我进了1911,把门锁好,没开大灯,只开了玄关的廊灯。房间很大,落地窗外面能看见暗色的海面,远处有几艘渔船的灯在海上晃着。我把行李箱放平,坐到床边。

接下来怎么办?

陈松年是个跑路的人,按说他现在应该草木皆兵,但王叔说他叫了夜宵。一个准备跑路的人会在半夜叫两份夜宵?

要么他房间里还有别人。要么——他根本没打算跑,只是在等谁来找他。

这个念头让我后颈微凉。我从床头柜上拿起房间座机,按了零:“麻烦帮我查一下,1907房间今天有没有访客登记?”

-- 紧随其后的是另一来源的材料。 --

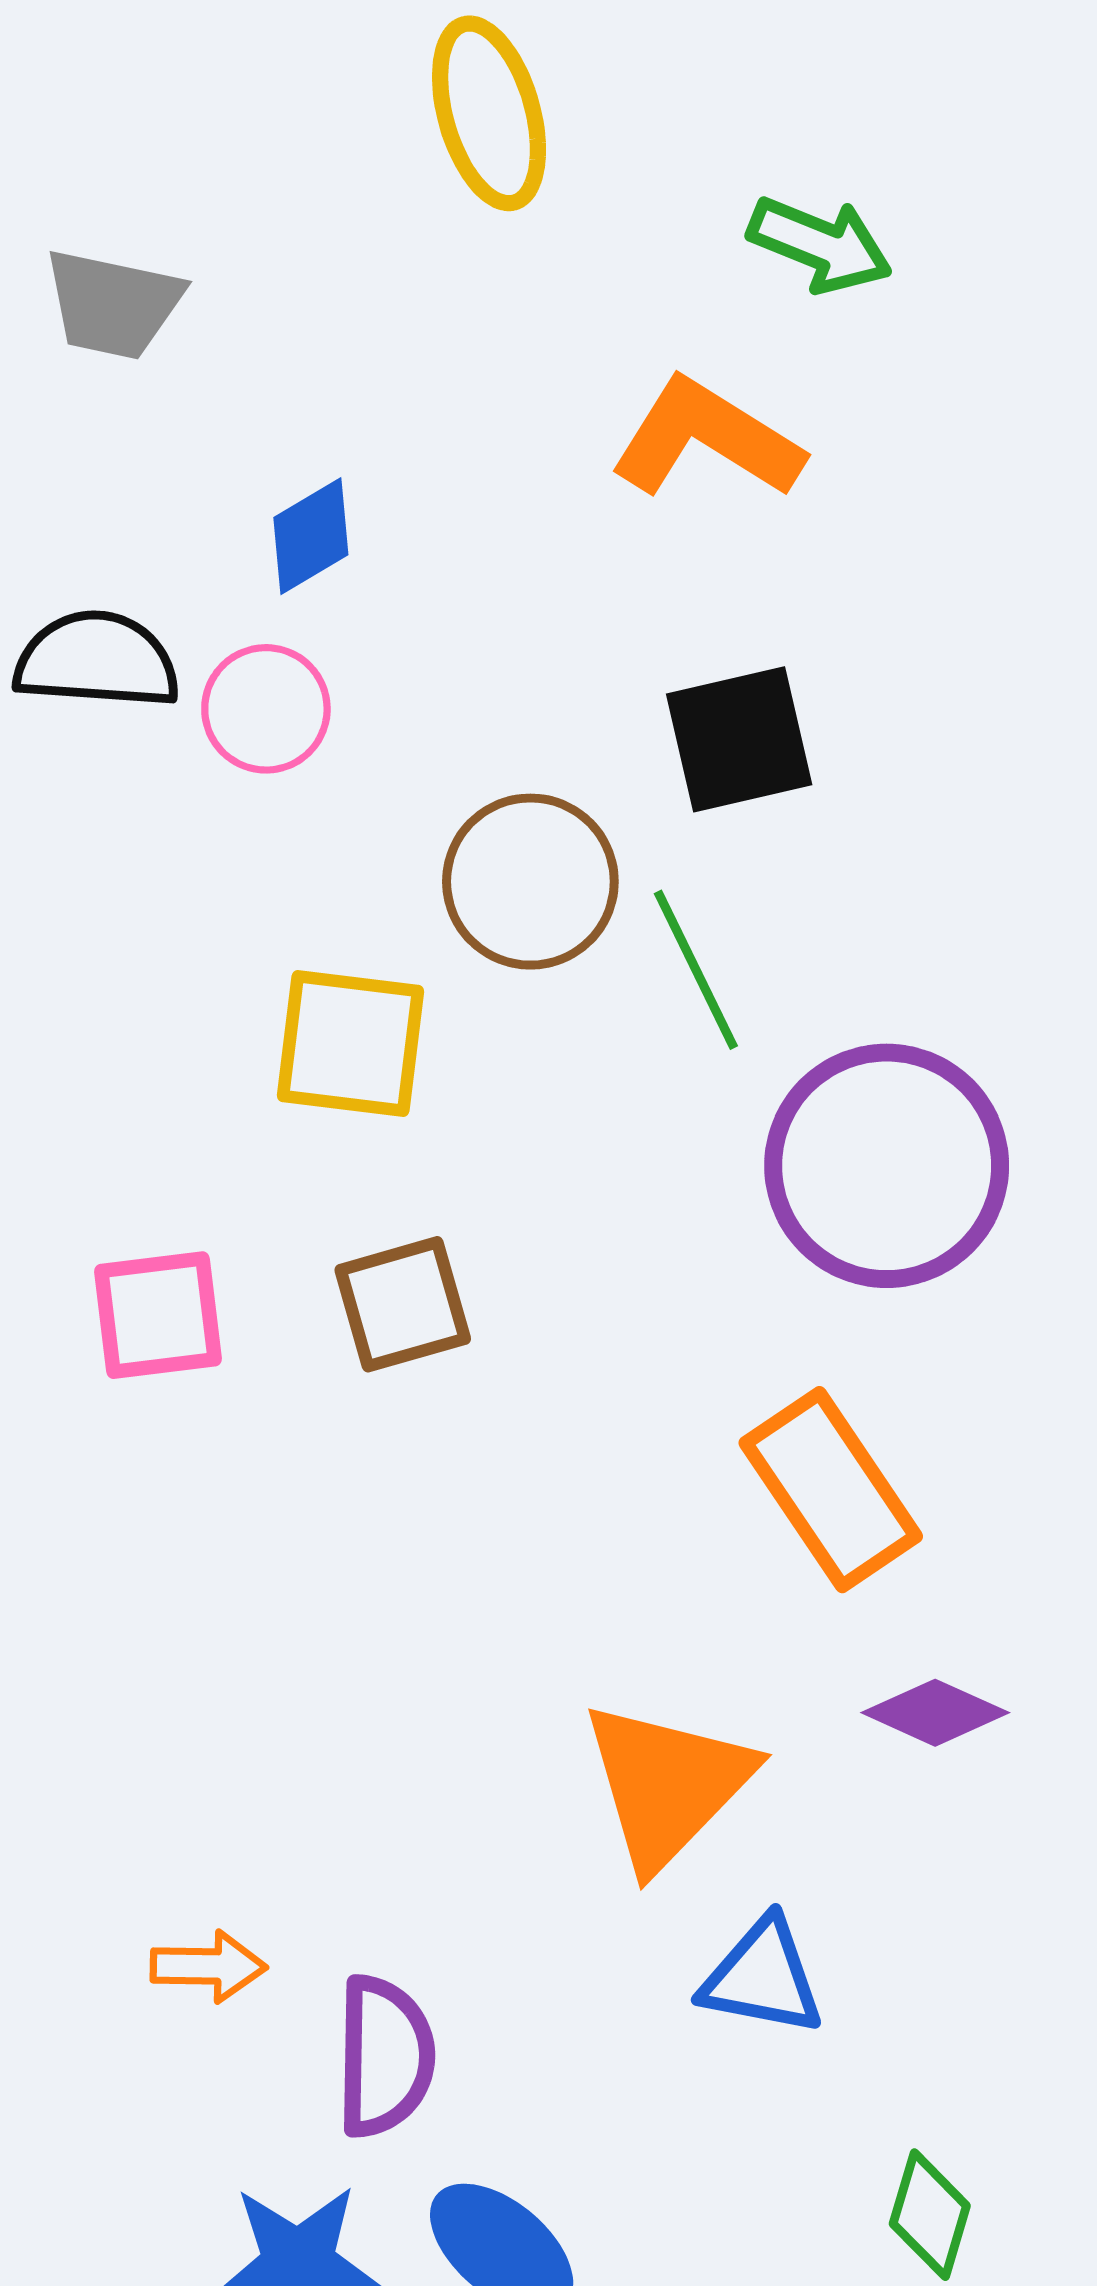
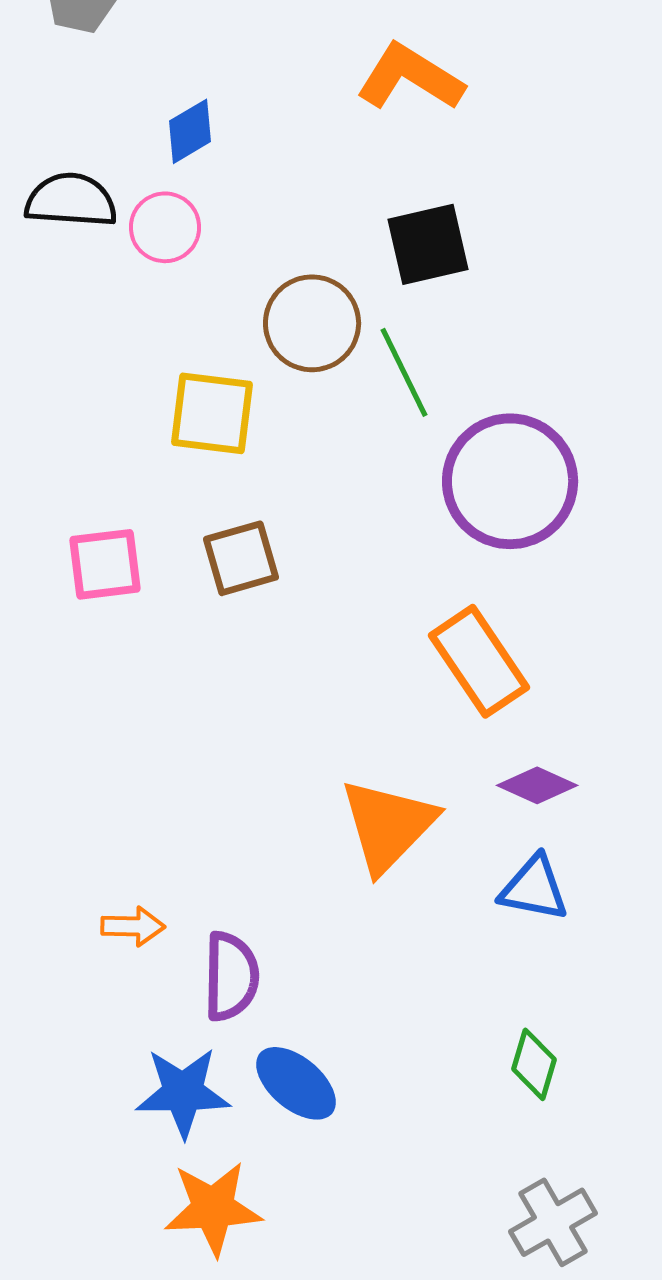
blue triangle: (762, 1977) -> (534, 888), moved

前台值班的女孩声音有点犹豫:“女士,这个涉及到客人隐私……”

“我是他太太,他电话打不通我才从外地飞过来的。”我声音里带了点恰到好处的焦急,“他刚才还叫了客房服务,两份夜宵,您帮我确认一下是不是他一个人在里面,我担心他喝多了。”

前台沉默了两秒。“好的女士,我帮您看一下记录……1907今天是单人入住,没有访客登记。但客房服务确实送了两份餐。”

“两份?”

“是的,两份夜宵,一份粥一份炒粉。”

我的心往下沉了一下。一个人要两份夜宵,其中一个可能性是他在等一个马上到的人。那个人也许是我,也许是别人。但王叔的人说他从落地就一直在酒店里没出去过。他在等谁?

我挂了电话,站在房间中央想了半分钟。

手机又亮了,王叔发来一条语音。我点开贴到耳边,王叔的声音很低,语速快:“少爷,我们截到一条陈松年的外拨记录,他十分钟前打了一个本地号码,归属地是三亚,通话时长四十秒。号码没实名登记,查不到持有人。另外周明远的车半小时前从机场出来了,他现在正在往你那个方向开。”

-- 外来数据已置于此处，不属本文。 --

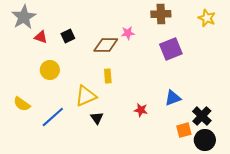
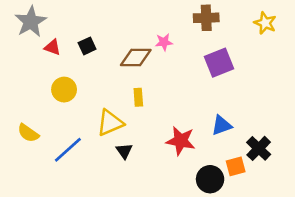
red star: (141, 110) -> (181, 141), size x1.6
black circle: (205, 140) -> (210, 179), moved

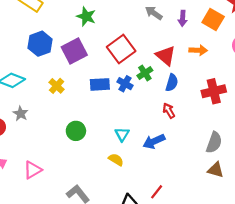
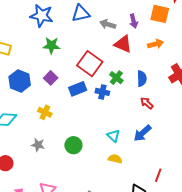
purple square: (74, 51) -> (51, 78), size x0.6
red triangle: (166, 56) -> (123, 44), moved
blue rectangle: (100, 84) -> (78, 89), moved
gray star: (21, 114) -> (38, 145), moved

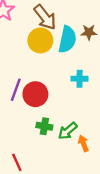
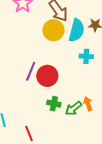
cyan cross: (80, 79) -> (86, 56), moved
orange arrow: (83, 143) -> (88, 104), moved

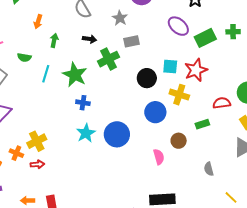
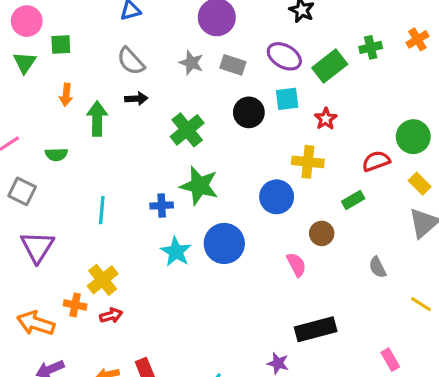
black arrow: (90, 39) -> (136, 99), moved
green arrow: (54, 40) -> (97, 119), size x1.5
gray rectangle: (132, 41) -> (233, 65), moved, turned 42
cyan square: (170, 66) -> (287, 99), moved
red star: (196, 70) -> (326, 119), size x0.6
cyan line: (46, 74) -> (102, 210), moved
green star: (75, 75) -> (199, 186), moved
black circle: (147, 78) -> (249, 112), moved

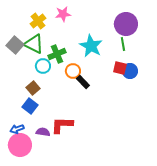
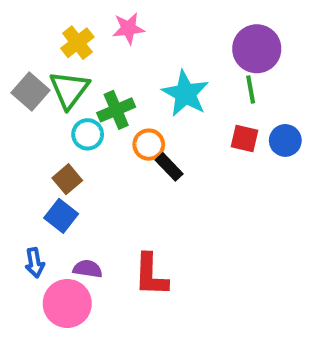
green triangle: (34, 44) -> (69, 90), turned 40
blue circle: (130, 71) -> (285, 140), moved
red L-shape: (62, 125) -> (151, 275), moved, turned -90
blue arrow: (17, 129) -> (35, 263), turned -80
pink circle: (20, 145) -> (67, 303), moved

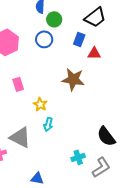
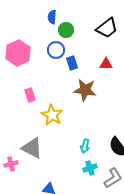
blue rectangle: (79, 39) -> (72, 63), moved, turned -40
yellow star: (40, 104) -> (52, 115), size x1.5
cyan arrow: (48, 124) -> (85, 146), moved

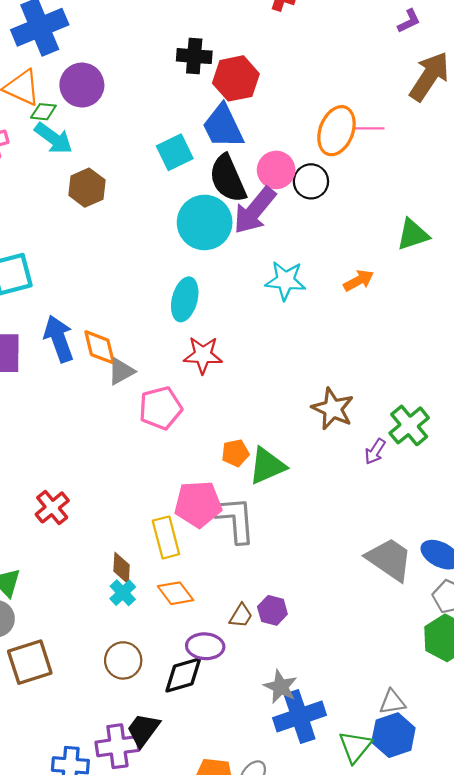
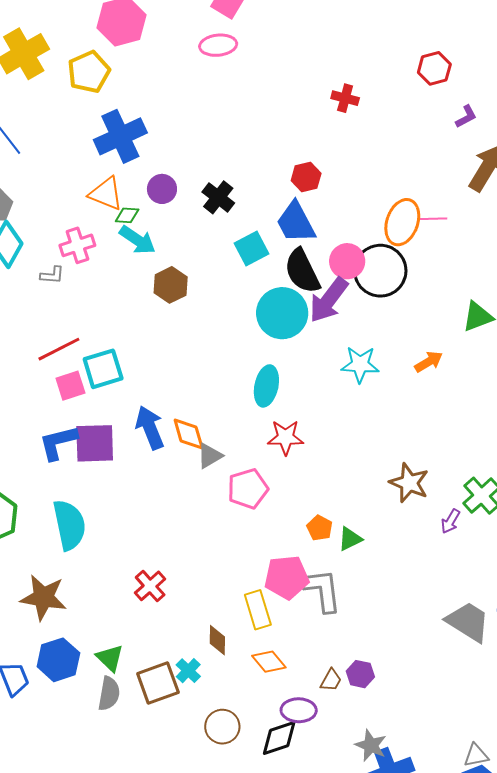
black cross: (194, 56) -> (218, 197), moved, turned 36
red hexagon: (236, 78) -> (306, 177), size x0.7
purple circle: (82, 85) -> (162, 189), size x0.7
black circle: (311, 181) -> (380, 271), size x1.6
orange pentagon: (235, 453) -> (320, 528), turned -30
green triangle: (267, 466) -> (350, 539), size x0.7
cyan cross: (123, 593) -> (188, 671), moved
brown square: (30, 662) -> (158, 683), moved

周明远在过来。陈松年在等一个打本地电话的人。两份夜宵。房间里可能有别人。

我走到墙边,耳朵贴在墙上听了一会儿。隔音很好,听不见隔壁任何动静。我又走到窗边,侧身拉开一点窗帘往下看。泳池边的躺椅区空无一人,大堂正门的方向停着一辆银灰色面包车,车窗贴了深色膜。凌晨的酒店停车场里停着那辆车,引擎盖微微往上翘着,下面有什么细微的白气在往外冒。

车没熄火。

我退后一步,拉好窗帘。站在房间的暗处想清楚了一件事:陈松年在等我。他要跟我谈。但他在房间里另藏了一个人,那个人是来收网的。

那盘菜里有一把刀。

我拿起手机,快速给王叔发了条消息:“我现在需要你那边能做的一件事情——把我爸当年那份消防鉴定书的电子版发到我手机上,越快越好。还有,你跟我说过陈松年跟他弟弟陈建国之间有一笔资金的转账记录,那笔钱是什么时候的?”

等回复的时间我把行李箱打开,从夹层里取出一支录音笔。很小,黑色,指甲盖那么大。我爸出事之后我随身带了三年,从一开始学怎么用,到后来每天出门前按一下开关,成了习惯。

我刚把录音笔别在内衣边缘,手机震了。王叔的消息进来,是两份附件和一行字:“消防鉴定书电子版已发。陈松年转给陈建国的那笔钱是三百七十万,时间在你父亲出事之后第四十三天。流水备注写着‘工程款’。另外少爷——十分钟前我们的人发现周明远在机场租了一辆车,但他开的那个方向过了你的酒店。”

过了我的酒店?

周明远没打算来逸林?那他开去哪个方向了?

我来不及细想。走廊外面忽然传来脚步声,很轻,但在安静的凌晨走廊里格外清楚。脚步声在1911门口停了一下。然后一张纸从门缝下面塞了进来。

我屏住呼吸,站在原地没动。纸片落地发出很轻的“啪”一声。脚步声又响了,沿着走廊往远了去。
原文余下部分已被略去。